Foram os filmes, a pesquisa histórica e a leitura de textos como (Apuntes) havia una critica feminista de cine que produziram vários deslocamentos no modo de me encontrar com o cinema brasileiro e negro. Como não olhar mais atentamente para Um é pouco, Dois é bom (Odillon Lopez, 1970)? Ou, para o complexo personagem de Grande Otelo, em Rio Zona Norte (Nelson Pereira dos Santos, 1957)? Para a presença de Luiza Maranhão nos filmes do Cinema Novo, nos anos 1960 e 1970? Para a beleza e complexidade de um filme como Pedreira de São Diogo (Leon Hirzmann, 1952)? Para a forma como se discute a questão racial em Compasso de Espera (Antunes Filho, 1973)? Para a filmografia de Joel Zito Araújo, na década de 1990? Para escolhas nada “positivas” nas representações negras construídas em As aventuras amorosas de um padeiro (Waldir Onofre, 1975)? Para a ligação entre Alma no Olho (Zózimo Bulbul, 1974) e o cinema experimental brasileiro?

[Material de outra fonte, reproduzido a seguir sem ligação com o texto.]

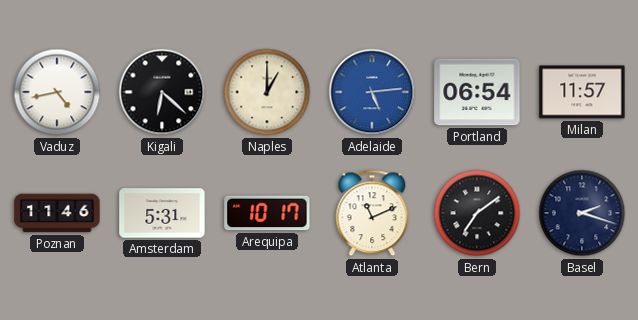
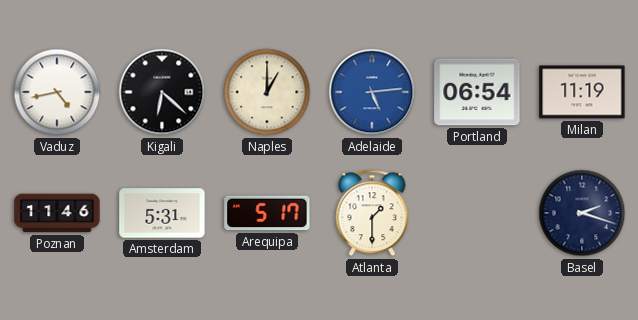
Milan: 11:57 -> 11:19
Arequipa: 10:17 -> 5:17
Atlanta: 11:11 -> 1:30
Bern: 7:09 -> none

“Ah, mas alguns desses filmes já foram muito investigados, já fazem parte do canône”, algumas pessoas podem dizer, defendendo mais uma vez “o novo”. Mas, esse reposicionamento dos sentidos e do modo de investigação no cinema me faz justamente pensar como esse aqui-e-agora pode rearticular as perguntas que lançamos para todas essas coisas que existiram (e existirão) em outras temporalidades. Penso que, se elas já foram vistas e revisitadas, que possamos reorganizar o modo como elaboramos nossas questões para os filmes, a forma como eles foram registrados e legitimados (ou não) pela historiografia, pela crítica, pelos artistas, pelo circuito, pelo público. E, se ainda não foram encontradas, que seja esse desconhecimento que alimente nossa imaginação, nosso desejo pelo vestígio, como possibilidade de rearticularmos as respostas que já tínhamos encontrado para as perguntas estabelecidas anteriormente. 

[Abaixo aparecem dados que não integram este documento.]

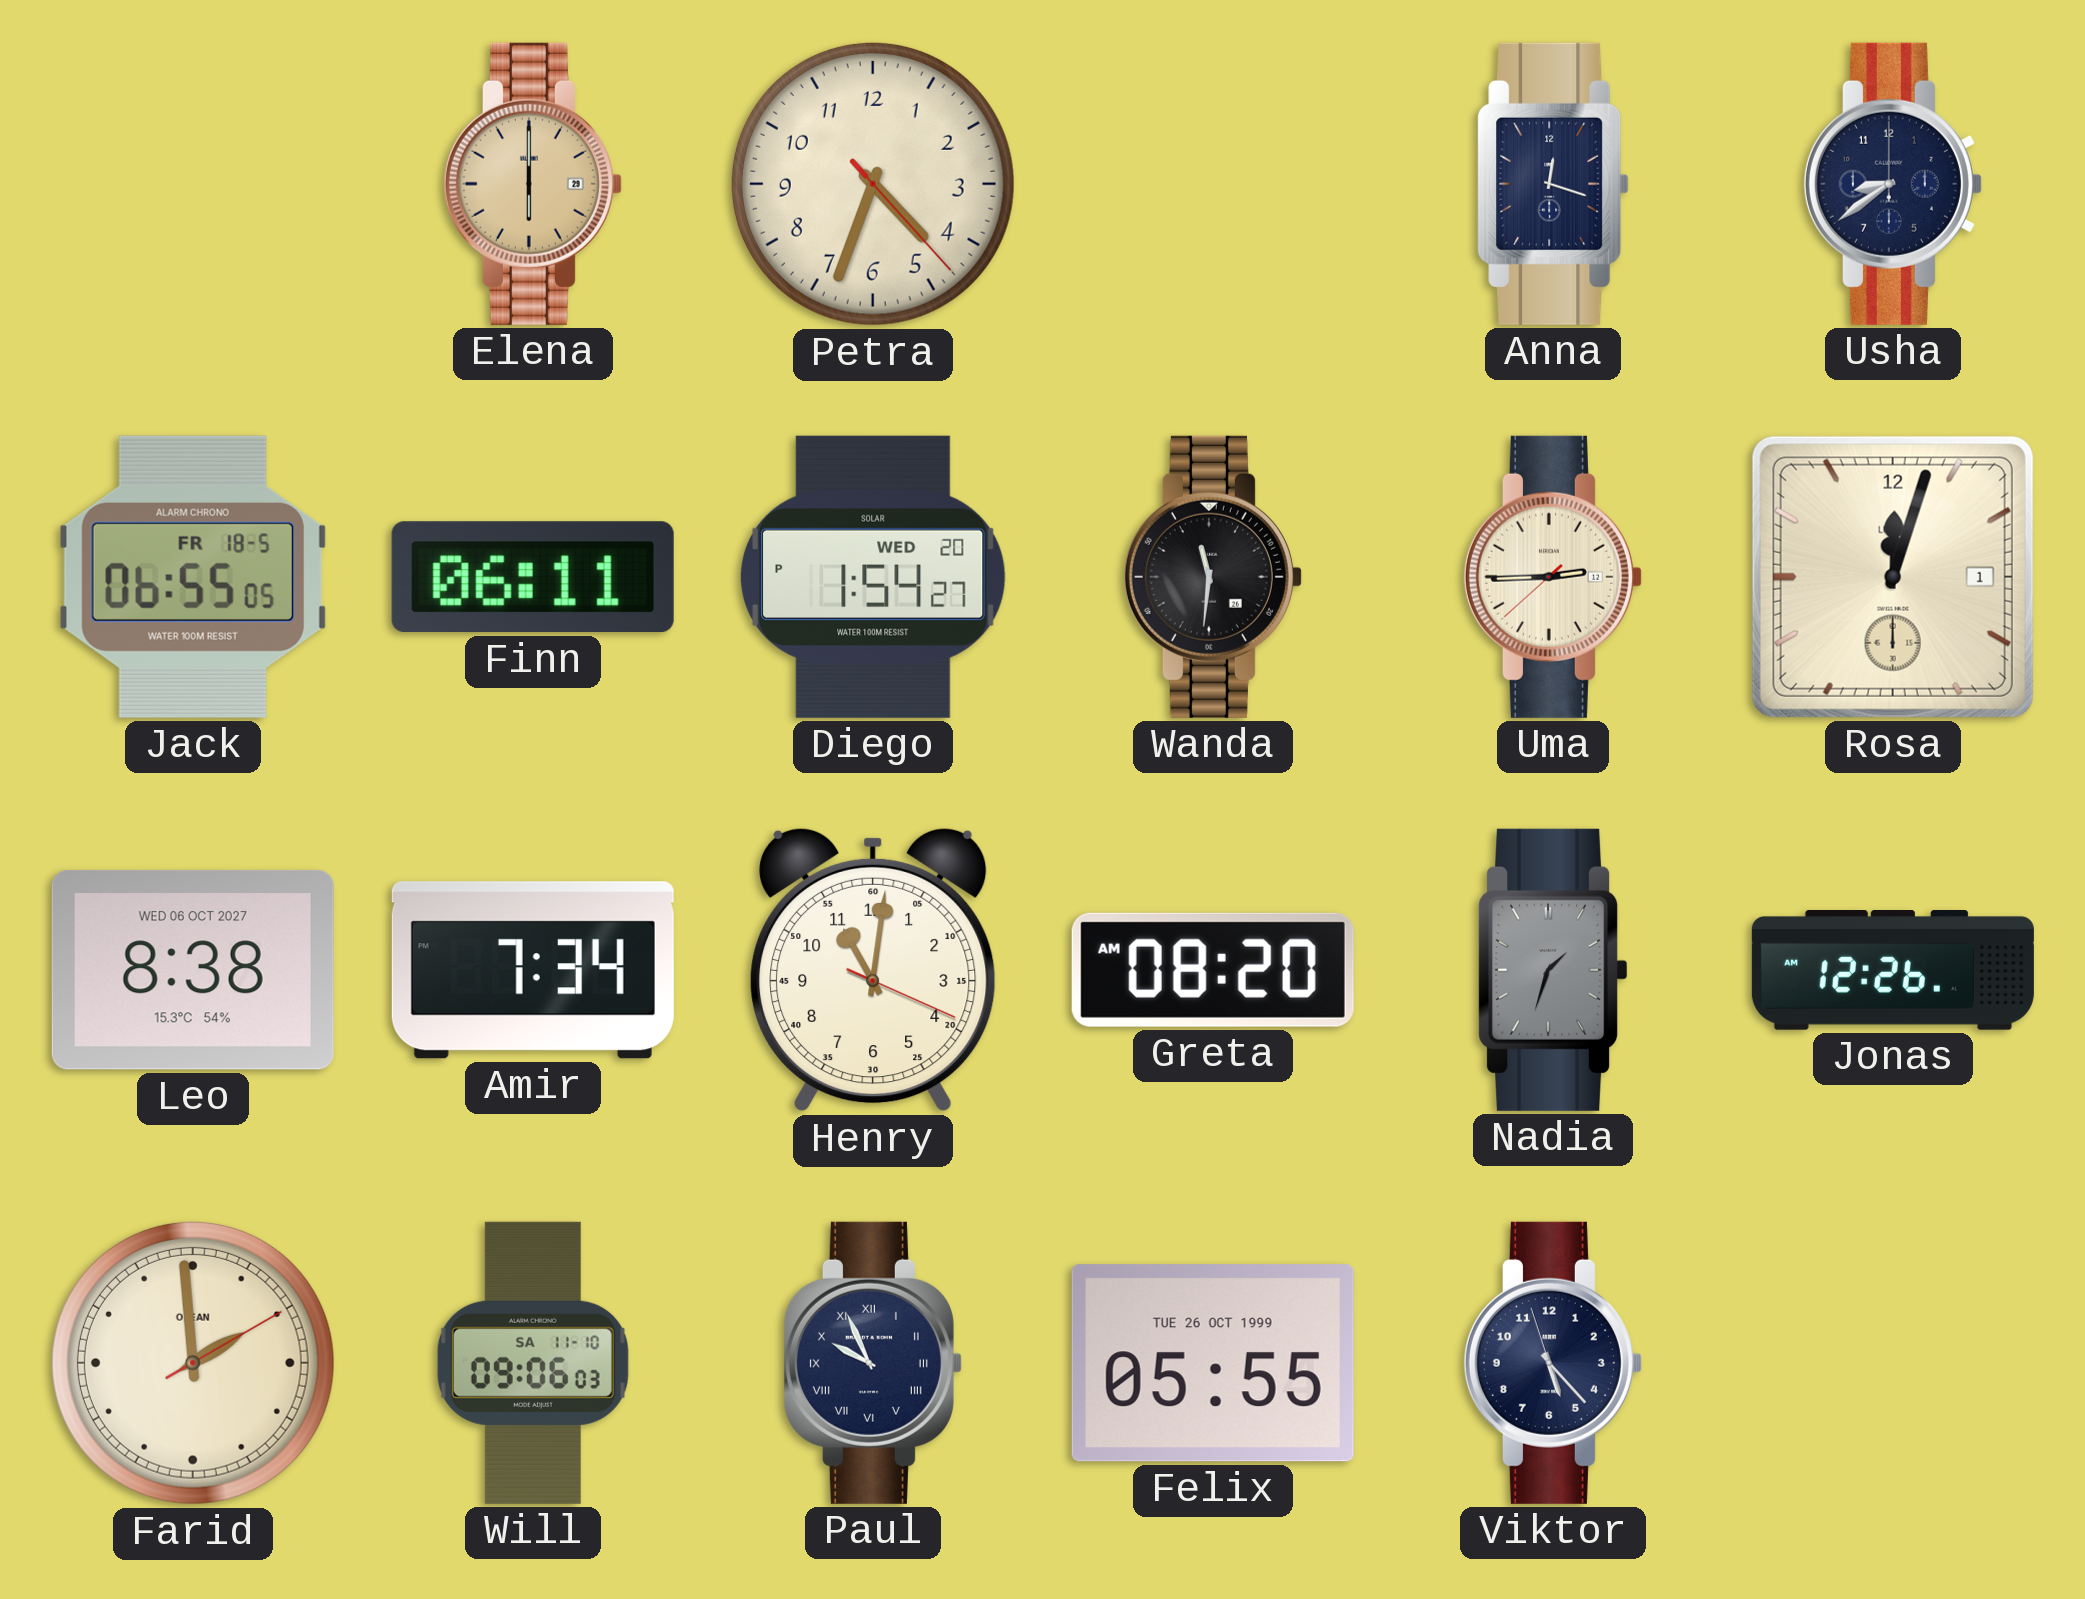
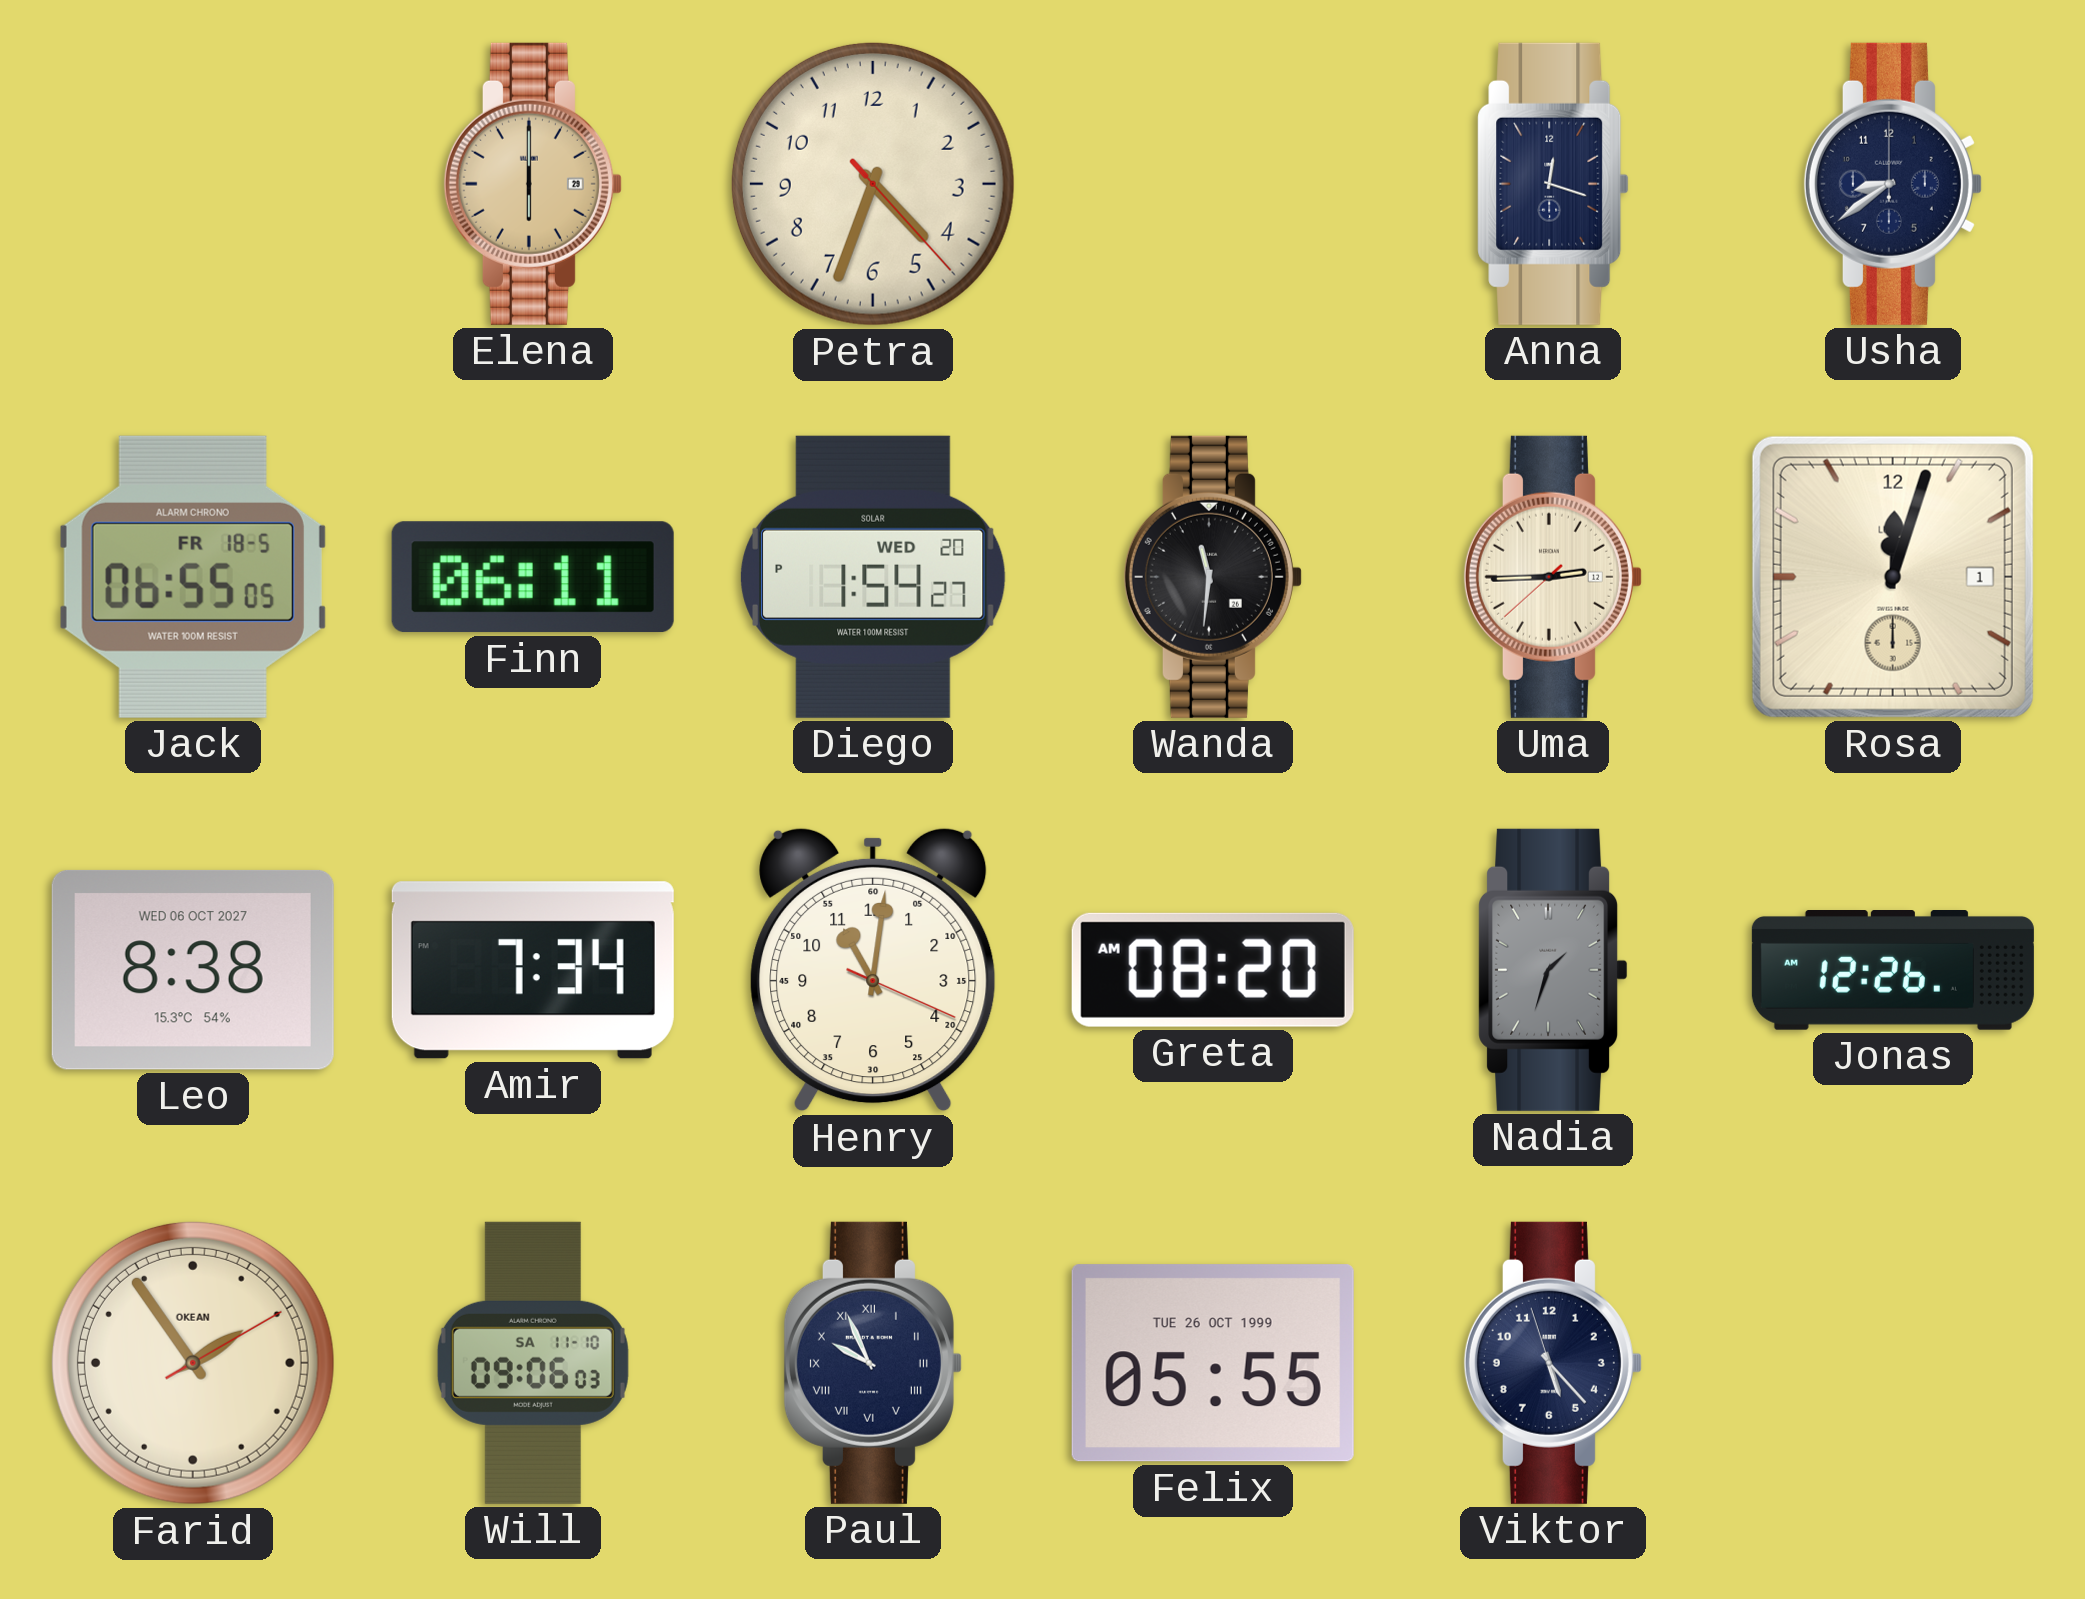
Farid: 1:59 -> 1:54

Foi dentro desse abismo de incertezas que passei por um processo de reabertura fundamental na minha lida com o cinema, com as práticas de minhas investigações e com o meu próprio trabalho. Essas brechas e fendas que fui criando na minha sensibilidade, a partir do contato com os filmes, com as pessoas, com as leituras, foram muito importantes para reformular minha escrita. Aprendi a tentar habitar a contradição, a gostar de negociar com as imagens, a tentar escapar do “binarismo determinante". Foi e tem sido a dúvida que tem me colocado em estado de movimento.